7.) Owners often exaggerate their bike values (it must be an ego thing?) In the end, your bike is only worth what a specific person is willing to pay, right now, today. Anything other than that is just wishful thinking. Be realistic!

8.) If nicely asked and supplied with very good pictures (see #2 below), most vintage lightweight bicycle enthusiasts will give you an opinion/an educated guess of what your bike might sell for. It takes a little research to find those people. Unfortunately, as per the rules, the Classic Rendezvous Google forum members are not allowed to be asked “value”. But the individual members may be asked privately.


1.) Clean the bike -Carefully, gently but scrupulously; use a tooth brush, car cleaning products like Armorall or equivalent (no build-up in crevices…) Just as in selling a home or an automobile, a dirtyy item will not appeal to most buyers. (There are some who prefer to leave the patina 100% untouched. Certainly if this a historical bike, something like Gino Bartali’s actual bike, that makes sense.) But, as with a nice object of any kind, clean & well adjusted trumps rough.

2.) Many high quality digital pictures are needed, of whole the bike plus many details of frame, decals, and components. Find a very plain background and shoot on a slightly overcast day. (Avoid “scenic” backgrounds; grass, trees, seascapes, etc. and do not shoot outside on bright sunny days) Use natural light and no flash. It’s best to upload these pictures to a photo-hosting web site like Flickr, Google photos, Smugmug, etc. and then offer link to potential buyers. They can also be linked in some online selling sites. A secondary benefit is that good pictures can start discussions in online forums, then stimulating interest in new potential buyers. Onlookers can learn & discuss your item, this then helping your selling effort.

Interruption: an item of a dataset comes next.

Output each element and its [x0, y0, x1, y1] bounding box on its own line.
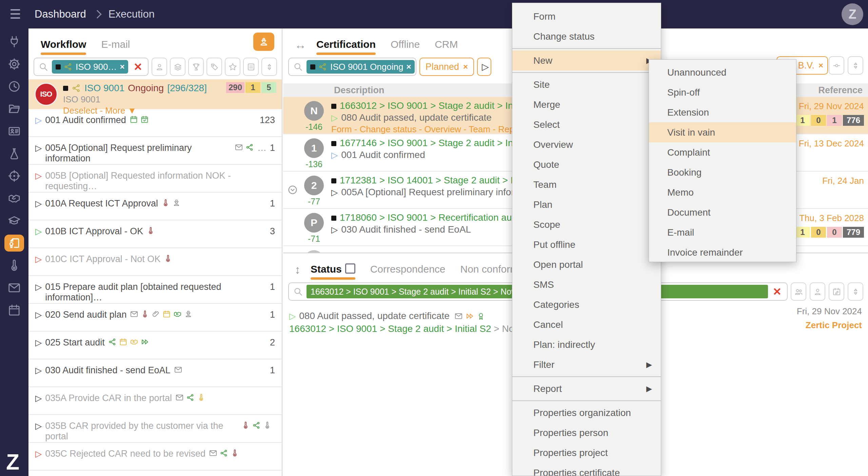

3.) List and describe in detail the make, model and dimensions of every component part.

4.) List the physical bike frame dimensions. At minimum, include the seat tube length ,center-to-center and center-to-top, the top tube c-to-c, the bottom bracket height, the chain stay length and the fork rake or offset. See this diagram. Ask a cycling enthusiast to help if you do not understand this stuff.


1.) Person-to-Person

  1. Through a local bike shop. This process will likely be a large commission because your used bike will take the space and staff time of one of their own new bikes.
  2. Local/regional Swap Meet or Flea market. Usually with mostly unsophisticated buyers and very often a low selling prices.
  3. Purported local online services like NextDoor, Craig’s List and Facebook. Be cautious because people outside the immediate area often use these as well. Be cautious of overly generous offers, odd means of payment, lonely places to meet buyers. Perhaps meet to do the transaction at your local, already-friends-with bike shop?

2.) Online

(Remember, these will include packing and cost & risk of shipping.)

  1. BikeForums’s Classics and Vintage SALE section: Requires an upgraded ($) membership.
  2. eBay: Yes, it costs about 15% or so off-the-top, but you get world wide exposure and millions of potential buyers – this simply cannot be matched by any other means. Start high and let the market tell you if that is not going to work. It costs a pittance to place an item up for auction; they get their $ when it sells.
  3. Facebook: Has quite a few pages where vintage bikes may be offered for sale, like Steel Is Real, Vintage bicycles UK, and others.
  4. The Classic and Antique Bicycle Exchange: covers a wide range of types and age bikes.
  5. Our Classic Rendezvous Google group: requires joining (free) to access the 4000 + members. The For Sale announcements can be posted only one time, must have pictures accompanying the offer and must include an ‘up front’ set price. Therefore, as with any serious attempt to sell something, quite a bit of preparation is necessary before posting.

Best of luck!

Thanks to the Classic Rendezvous Google group members who assisted in compiling this information.